Once you find the line that contains "Groups + support", write out that line and every line after it to the end of the records, exactly and with nothing else.

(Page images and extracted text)
○ ○ ○ ○ ○

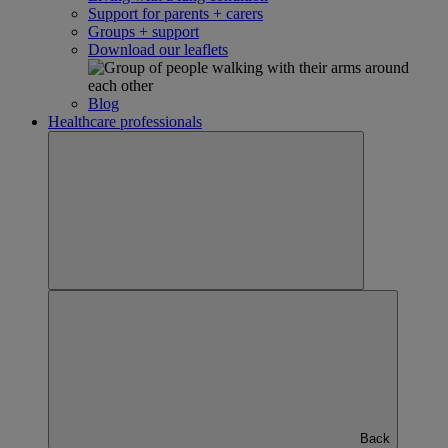
Support for parents + carers
Groups + support
Download our leaflets
Blog
Healthcare professionals
Back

○ ○ ○ ○ ○

_Task solution_:
Groups + support
Download our leaflets
Blog
Healthcare professionals
Back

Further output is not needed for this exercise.